Internal Medicine Kettering Health Dayton Dayton, Ohio, United States
Clinical Scenario or Case: A 43 year old woman presented to the hospital due to diffuse, tender subcutaneous nodules on her abdomen, lower back and left leg. She has a known history of HIV and was on Biktarvy and Bactrim, her last known CD4 count was 156. CT imaging showed numerous soft tissues masses throughout the chest wall, lungs,and breasts. Biopsy of one of the lesions demonstrated aggressive lymphoma with plasmacytic differentiation, which is consistent with plasmablastic lymphoma. The patient was ultimately started on a chemotherapy regimen of etoposide, vincristine and doxorubicin with bolus cyclophosphamide and prednisone (EPOCH) plus daratumumab (1,2)
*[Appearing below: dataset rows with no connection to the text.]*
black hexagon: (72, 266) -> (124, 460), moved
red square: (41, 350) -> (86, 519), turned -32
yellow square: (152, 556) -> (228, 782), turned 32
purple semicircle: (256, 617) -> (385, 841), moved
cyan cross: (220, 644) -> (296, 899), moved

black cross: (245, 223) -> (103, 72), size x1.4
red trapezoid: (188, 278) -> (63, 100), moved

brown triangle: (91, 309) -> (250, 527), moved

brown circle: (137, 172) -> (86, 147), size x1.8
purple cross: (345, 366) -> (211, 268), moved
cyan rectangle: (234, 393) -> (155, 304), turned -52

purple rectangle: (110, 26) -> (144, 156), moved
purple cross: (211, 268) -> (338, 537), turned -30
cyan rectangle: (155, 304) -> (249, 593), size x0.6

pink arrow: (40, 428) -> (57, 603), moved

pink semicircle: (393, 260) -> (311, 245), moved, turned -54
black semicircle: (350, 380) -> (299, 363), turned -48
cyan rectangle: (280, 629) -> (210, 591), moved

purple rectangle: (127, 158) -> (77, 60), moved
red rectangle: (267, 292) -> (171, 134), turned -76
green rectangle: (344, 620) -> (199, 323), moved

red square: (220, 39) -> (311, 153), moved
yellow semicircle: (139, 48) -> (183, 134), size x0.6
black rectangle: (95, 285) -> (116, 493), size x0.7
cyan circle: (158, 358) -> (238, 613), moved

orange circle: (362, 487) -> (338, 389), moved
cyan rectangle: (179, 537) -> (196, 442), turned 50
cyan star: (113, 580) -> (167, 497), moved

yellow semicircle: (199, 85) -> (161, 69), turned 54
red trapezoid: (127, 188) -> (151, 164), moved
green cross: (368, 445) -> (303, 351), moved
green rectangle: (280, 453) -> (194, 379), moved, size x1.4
Evidence/Literature Review: Plasmablastic lymphoma is a rare lymphoma that is estimated to account for only 2% of all HIV-associated lymphomas. It typically presents as an extranodal manifestation in the oral cavity/jaw of HIV positive patients (1).
Unique Aspects of Case: In this case, the patient presented with an atypical presentation of the disease. Only 6% of plasmablastic lymphomas present with skin lesions (1,3).
Recommendations/Conclusions: Due to its rarity, many physicians are likely unfamiliar with this disease. This case allows for increased awareness of typical and atypical presentations of the disease. Additionally, it also highlights the current recommended treatments.